Preview of Data
Basically, trilateral data contains raw transactional data. It is low-level details which are impossible to analyze on its own. On the other hand, summarised data is something which can be presented in a meaningful and structural manner. It can be called as composed data. For a developer, the data which resides between detailed transactional data and the fully composed data is important.
This datasheet is required by the developer, but it still required more for final presentation. These data sheets are used by the user to extract data and shape it further according to their requirement. Sorting data to the perfect form to avoid further manipulation on the front end should not be the goal, instead of reducing data to datasets should be the aim.
Designing datasets is a delicate job. You have to make your data sufficient for analysis without putting much pressure on your user’s computer. Depending on how wide is your dataset, you have to come up with clear and concise dimensions. There are numerous dimensions and metrics are need to be included in the dataset. Such as;
- Is the variety of content an edge case or something that will be used frequently? Go with the 80/20 rule: 80% of users generally need 20% of what’s available.
- Every dimension needs to be finite. They should always have a predetermined set of rules and values. For instance, always increasing product inventory might be overwhelming, however sorting products according to category might be great.
- If possible try to aggregate data as per date. You can aggregate data year wise or quarterly as well. But, don’t go deeper in your aggregation than that.
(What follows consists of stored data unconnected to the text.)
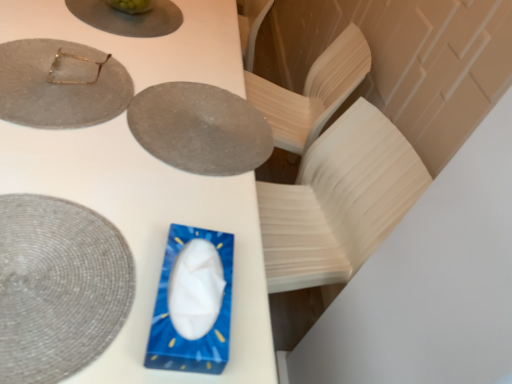 In order to click on vacant area located to the right-hand side of gold metallic glasses at upper left in this screenshot , I will do `click(156, 97)`. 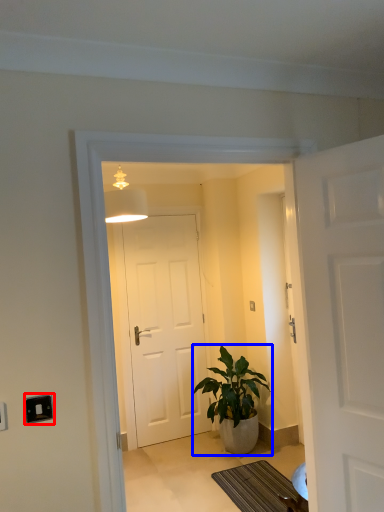 Question: Which point is further to the camera, electric outlet (highlighted by a red box) or houseplant (highlighted by a blue box)?

Choices:
 (A) electric outlet
 (B) houseplant

Answer: (B) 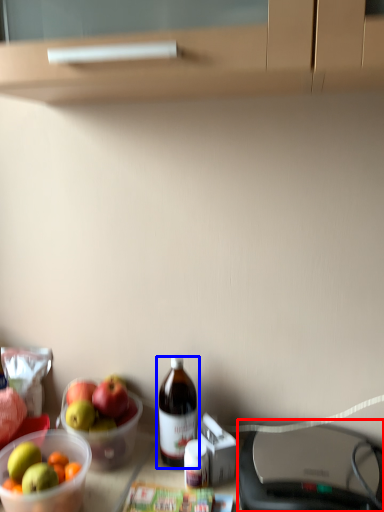 Question: Which object appears closest to the camera in this image, wide (highlighted by a red box) or bottle (highlighted by a blue box)?

Choices:
 (A) wide
 (B) bottle

Answer: (A) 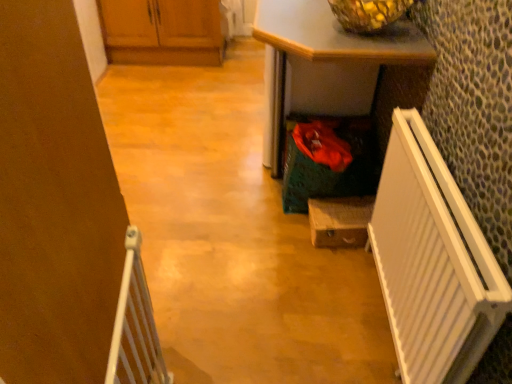 The height and width of the screenshot is (384, 512). In order to click on free space between wooden cabinets at upper left, which is the second cabinetry from front to back, and green textured desk at center in this screenshot , I will do `click(195, 105)`. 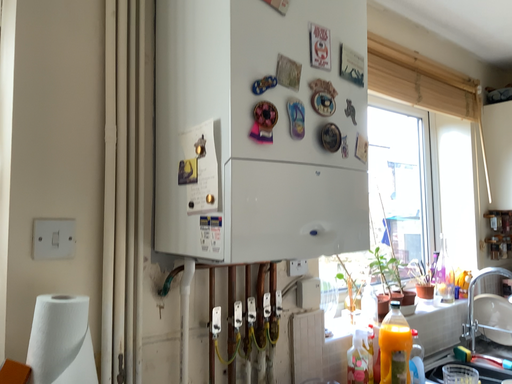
- The dimension should be kept less as the dimension with lesser value is easier to perform. Such as, if you have a dataset with 100 rows. If you add another dimension to a dataset which has three values, then dataset becomes 100*3 = 300 rows. The dimensions keep on compounding with each value you add.
- In multiple dimensional datasets, don’t use summarised measures as in this measurement data is recalculated every time you add something new.
Folks, before trying out any of the above-mentioned data structures, make sure that you properly understand your data. Otherwise, you might interpret some wrong assumptions regarding data and this is wrong as data quality needs to be your top priority. Never assume anything in the data analysis and to understand data if you have to look up at data dictionaries, then do that.